▶ Saved entries:

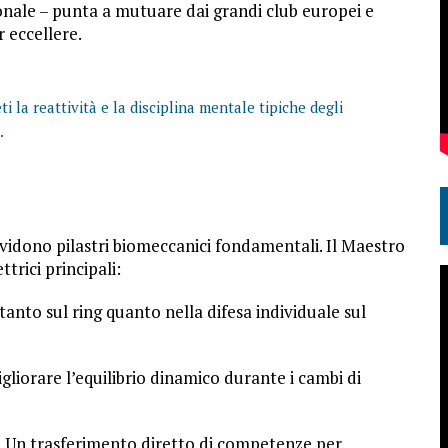
onale – punta a mutuare dai grandi club europei e
 eccellere.
i la reattività e la disciplina mentale tipiche degli
.
ividono pilastri biomeccanici fondamentali. Il Maestro
trici principali:
nto sul ring quanto nella difesa individuale sul
gliorare l’equilibrio dinamico durante i cambi di
:
Un trasferimento diretto di competenze per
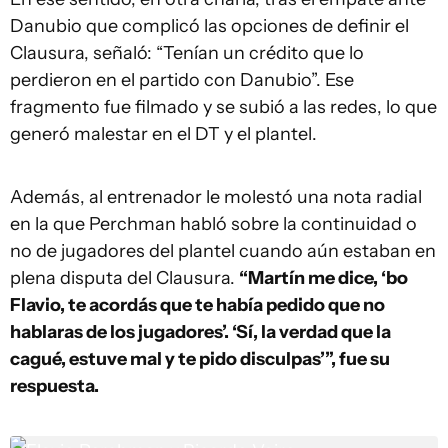
Danubio que complicó las opciones de definir el
Clausura, señaló: “Tenían un crédito que lo
perdieron en el partido con Danubio”. Ese
fragmento fue filmado y se subió a las redes, lo que
generó malestar en el DT y el plantel.
Además, al entrenador le molestó una nota radial
en la que Perchman habló sobre la continuidad o
no de jugadores del plantel cuando aún estaban en
plena disputa del Clausura.
“Martín me dice, ‘bo
Flavio, te acordás que te había pedido que no
hablaras de los jugadores’. ‘Sí, la verdad que la
cagué, estuve mal y te pido disculpas’”, fue su
respuesta.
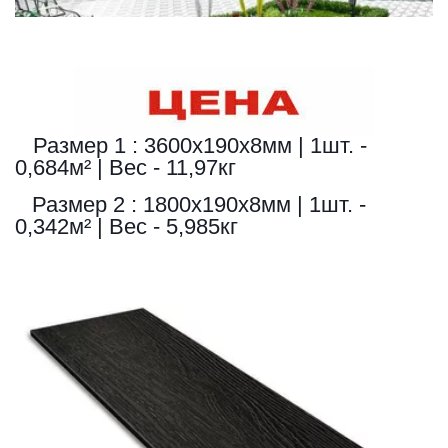
   Размер 1 : 3600х190х8мм | 1шт. - 
0,684м² | Вес - 11,97кг 
  Размер 2 : 1800х190х8мм | 1шт. - 
0,342м² | Вес - 5,985кг 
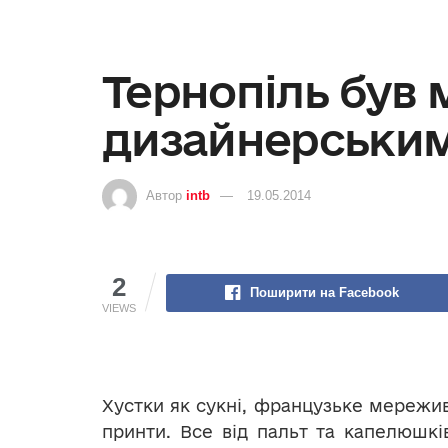
Тернопіль був
дизайнерськи
Автор
intb
19.05.2014
2
Поширити на Facebook
VIEWS
Хустки як сукні, французьке мережив
принти. Все від пальт та капелюшкі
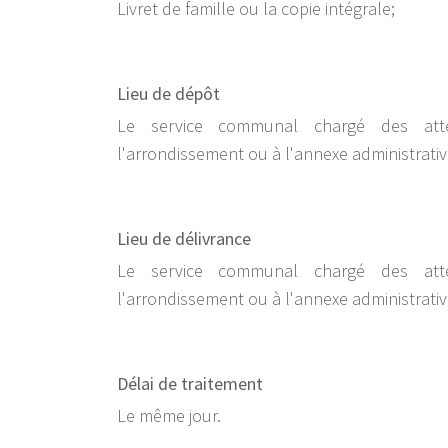
Livret de famille ou la copie intégrale;
Lieu de dépôt
Le service communal chargé des att
l'arrondissement ou à l'annexe administrativ
Lieu de délivrance
Le service communal chargé des att
l'arrondissement ou à l'annexe administrativ
Délai de traitement
Le même jour.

▶ What the exercise asks: Would you write out all of the data exactly as it stands, without the pictures?

▶ Task result:
onale – punta a mutuare dai grandi club europei e
 eccellere.
i la reattività e la disciplina mentale tipiche degli
.
ividono pilastri biomeccanici fondamentali. Il Maestro
trici principali:
nto sul ring quanto nella difesa individuale sul
gliorare l’equilibrio dinamico durante i cambi di
:
Un trasferimento diretto di competenze per
Danubio que complicó las opciones de definir el
Clausura, señaló: “Tenían un crédito que lo
perdieron en el partido con Danubio”. Ese
fragmento fue filmado y se subió a las redes, lo que
generó malestar en el DT y el plantel.
Además, al entrenador le molestó una nota radial
en la que Perchman habló sobre la continuidad o
no de jugadores del plantel cuando aún estaban en
plena disputa del Clausura.
“Martín me dice, ‘bo
Flavio, te acordás que te había pedido que no
hablaras de los jugadores’. ‘Sí, la verdad que la
cagué, estuve mal y te pido disculpas’”, fue su
respuesta.
   Размер 1 : 3600х190х8мм | 1шт. - 
0,684м² | Вес - 11,97кг 
  Размер 2 : 1800х190х8мм | 1шт. - 
0,342м² | Вес - 5,985кг 
Тернопіль був
дизайнерськи
Автор
intb
19.05.2014
2
Поширити на Facebook
VIEWS
Хустки як сукні, французьке мережив
принти. Все від пальт та капелюшкі
Livret de famille ou la copie intégrale;
Lieu de dépôt
Le service communal chargé des att
l'arrondissement ou à l'annexe administrativ
Lieu de délivrance
Le service communal chargé des att
l'arrondissement ou à l'annexe administrativ
Délai de traitement
Le même jour.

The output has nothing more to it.